Un episodio que generó fuerte repercusión internacional se conoció en las últimas horas: un soldado de Israel destruyó una estatua de Jesús en la localidad de Deir Siryan, al sur de Líbano.
La escena, en la que se observa al uniformado golpeando con un martillo la figura religiosa, comenzó a circular en redes sociales y fue inicialmente puesta en duda. Sin embargo, tras un análisis técnico, el propio ejército israelí confirmó la autenticidad de las imágenes y reconoció que el responsable es un efectivo desplegado en la zona.
El material fue difundido por el medio Haaretz, que además aseguró que existe un video del momento, aunque no se precisaron detalles sobre cuándo ocurrió el hecho ni en qué contexto exacto se produjo.
La reacción oficial no tardó en llegar.

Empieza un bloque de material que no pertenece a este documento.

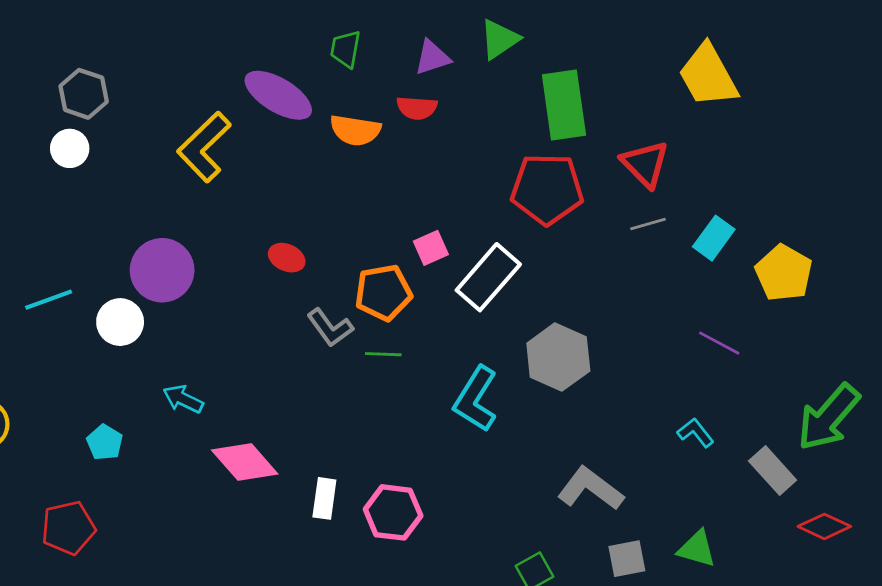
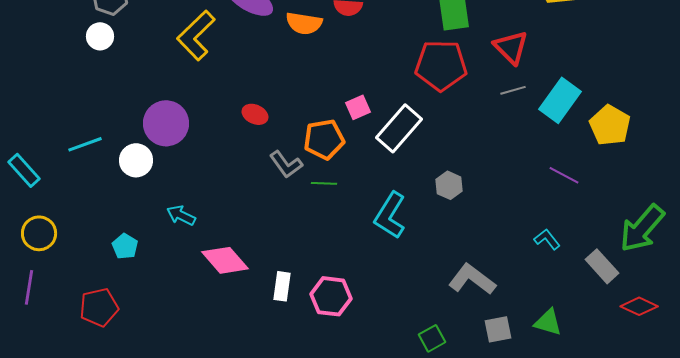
cyan rectangle: (714, 238) -> (560, 100), size x1.4
gray hexagon: (558, 357) -> (449, 185), size x0.6

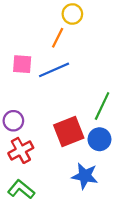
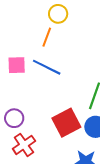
blue line: (54, 70) -> (47, 67), turned 56

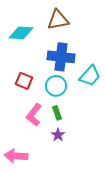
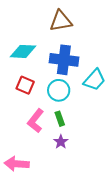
cyan diamond: (21, 33) -> (23, 51), moved

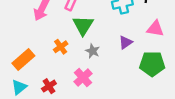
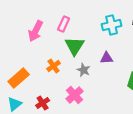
purple triangle: (126, 42) -> (107, 58), moved, turned 32

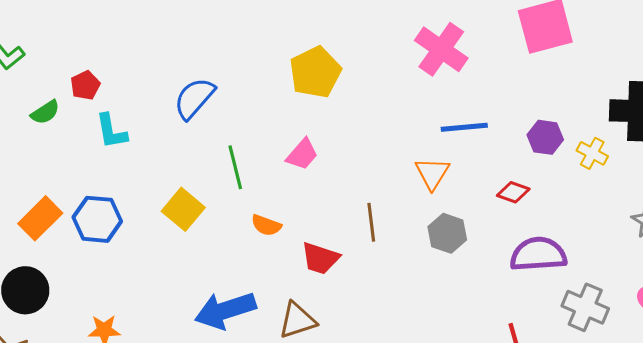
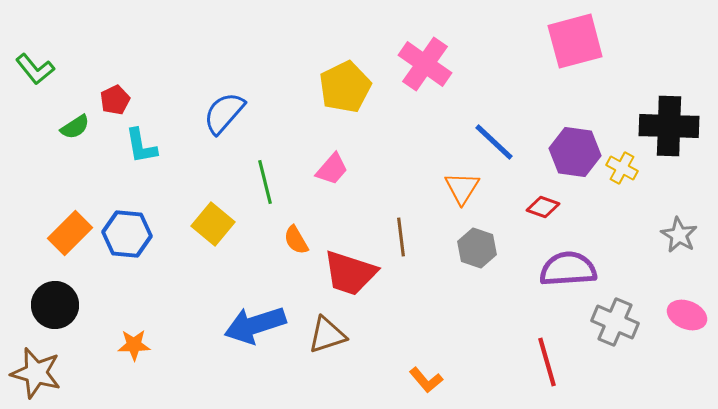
pink cross: (441, 49) -> (425, 64), moved
blue line: (464, 127) -> (494, 142), turned 48
purple hexagon: (545, 137) -> (575, 152), size x1.4
orange semicircle: (266, 225) -> (296, 240), turned 40
red trapezoid: (320, 258) -> (350, 273), size x1.4

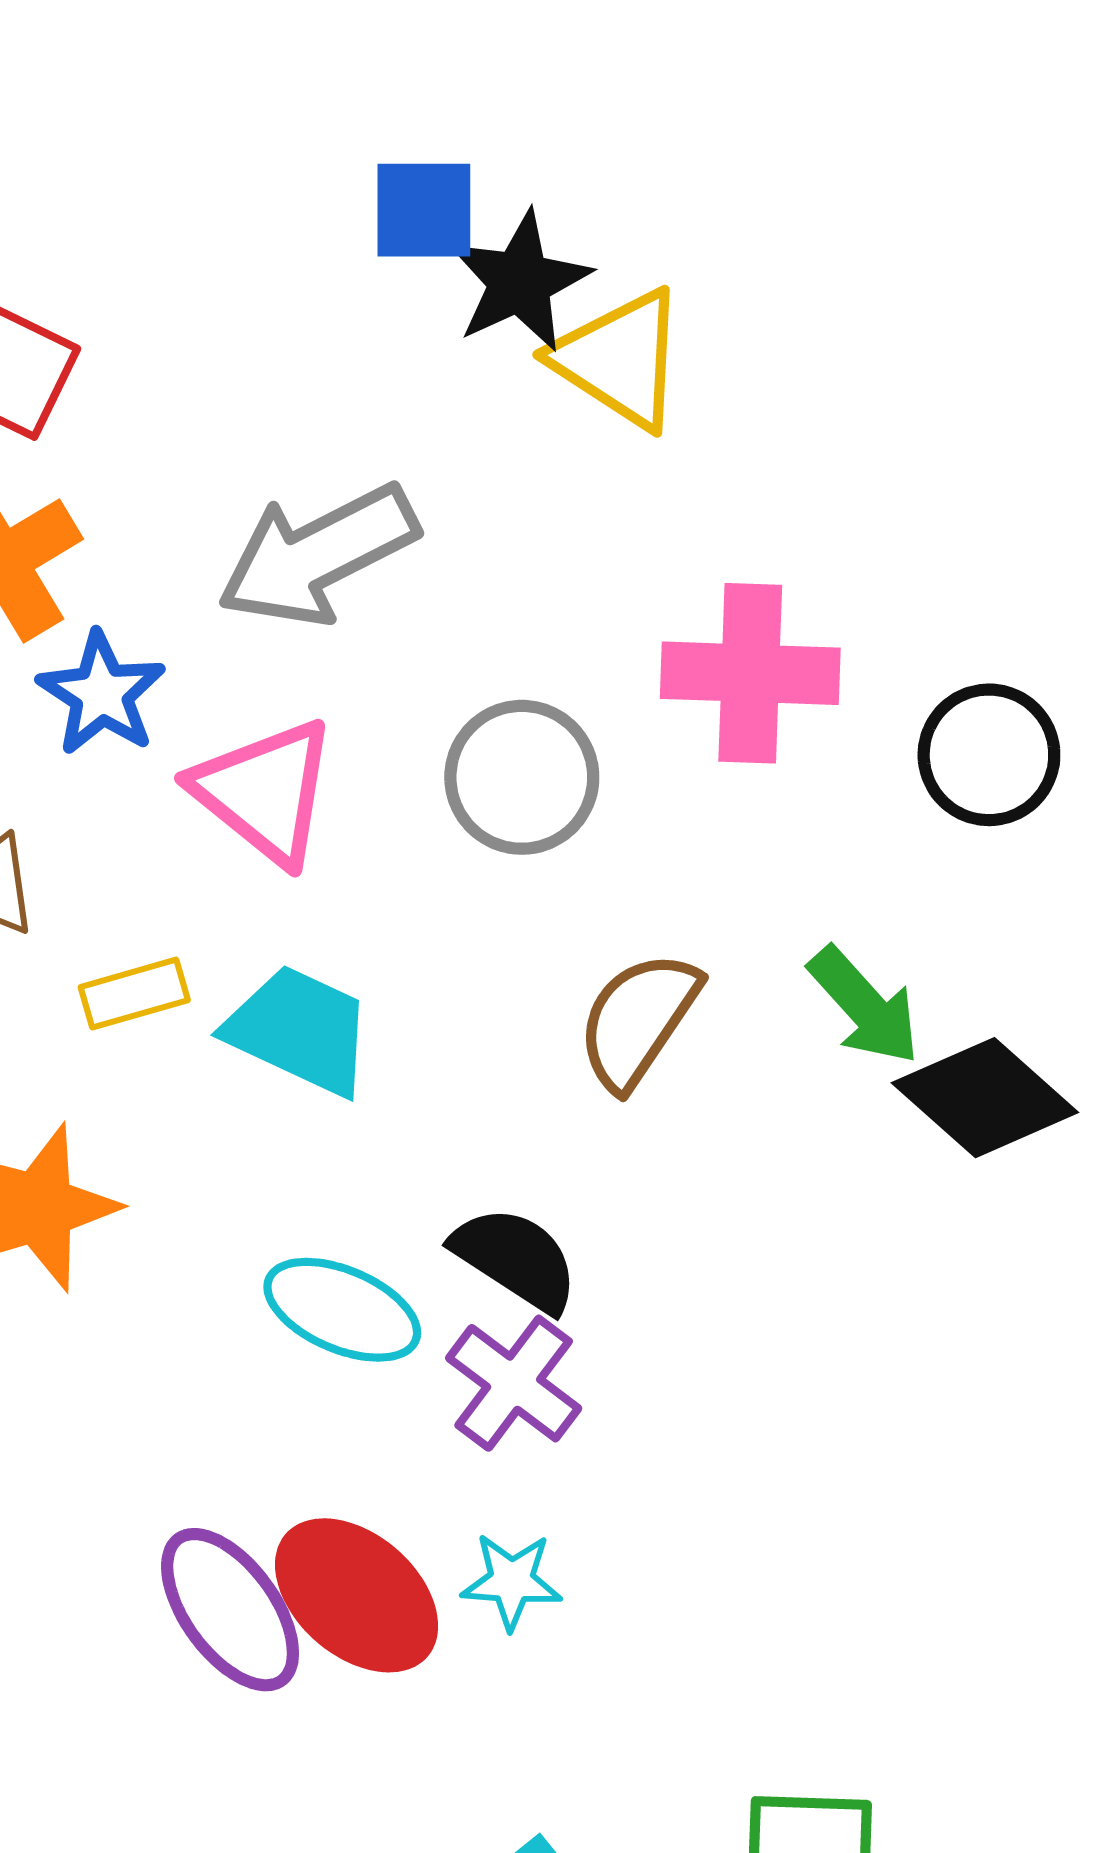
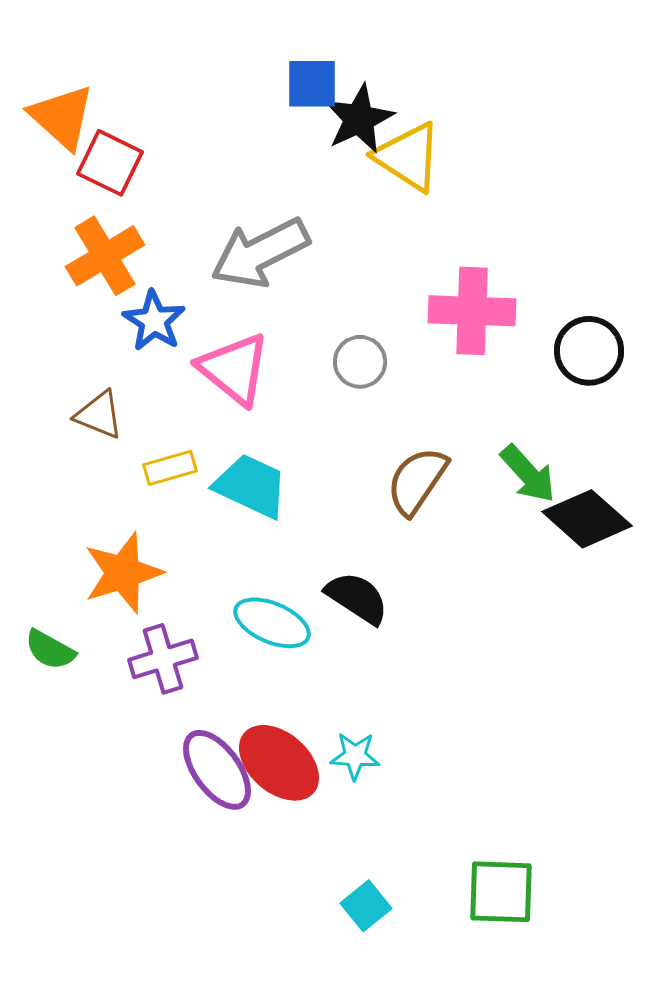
gray circle: (522, 777) -> (360, 362), size x0.7
purple cross: (514, 1383) -> (163, 659), moved, turned 36

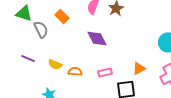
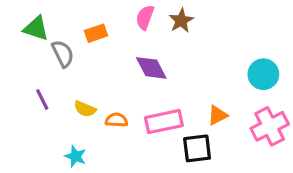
orange rectangle: (62, 16) -> (96, 33), turned -64
purple line: (28, 58) -> (42, 99), turned 40
pink rectangle: (105, 72) -> (164, 122), size x1.6

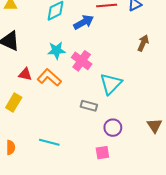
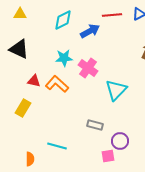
gray rectangle: (89, 106) -> (95, 125), moved
purple circle: (113, 128) -> (120, 141), moved
orange semicircle: (11, 147) -> (30, 159), moved

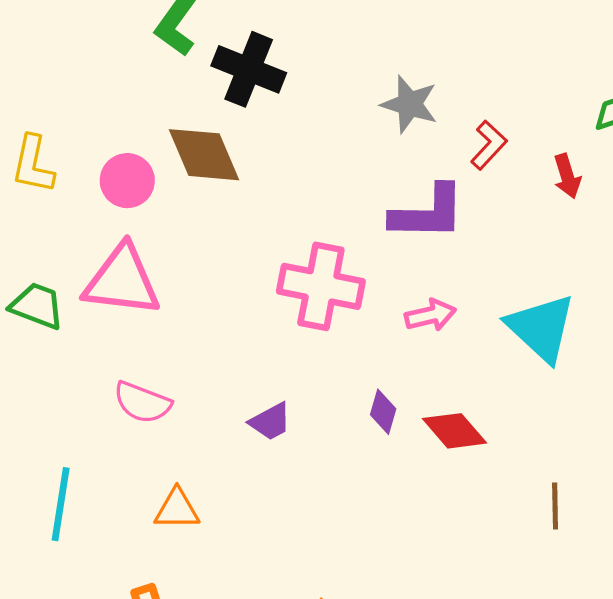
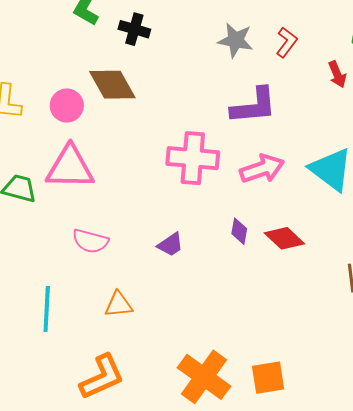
black cross: (249, 69) -> (134, 29), size x0.7
red L-shape: (489, 145) -> (287, 42), moved
pink arrow: (430, 315) -> (262, 169), size x1.4

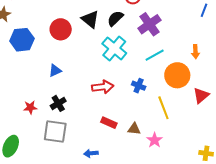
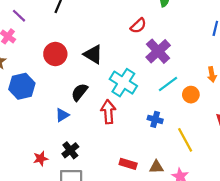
black semicircle: (115, 18) -> (79, 92), moved
red circle: (61, 29) -> (55, 54), moved
orange circle: (177, 75) -> (191, 95), moved, size x0.6
red arrow: (103, 87) -> (108, 112), moved, turned -80

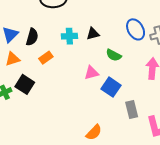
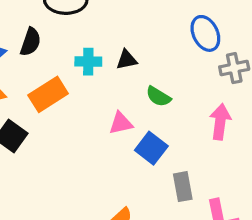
blue ellipse: (136, 29) -> (205, 33), moved
black semicircle: (32, 37) -> (31, 42), moved
orange rectangle: (46, 58) -> (48, 94), size x1.6

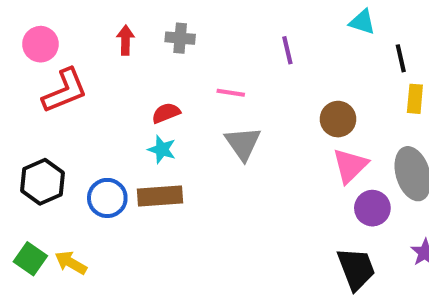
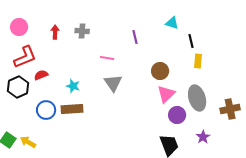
pink circle: (40, 44) -> (19, 27), moved
red semicircle: (166, 113) -> (41, 75), moved
black hexagon: (43, 182) -> (18, 87), moved

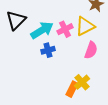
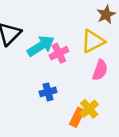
pink cross: (65, 29) -> (59, 53), moved
blue cross: (48, 50) -> (48, 92), moved

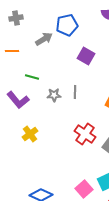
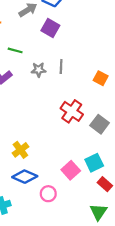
purple square: (86, 56) -> (50, 28), moved
yellow cross: (30, 134) -> (20, 150), moved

El primer ministro Benjamín Netanyahu condenó lo sucedido y afirmó que se inició una investigación penal para determinar responsabilidades y aplicar sanciones.
El episodio se da en medio de una situación de alta tensión en la región, marcada por enfrentamientos entre Israel y el grupo Hezbollah en la frontera con Líbano, en el marco de operaciones iniciadas a comienzos de marzo.
A este escenario se suma un frágil alto el fuego impulsado por Donald Trump, que ya registra incidentes y acusaciones cruzadas, especialmente con Irán, lo que mantiene en vilo a toda la región.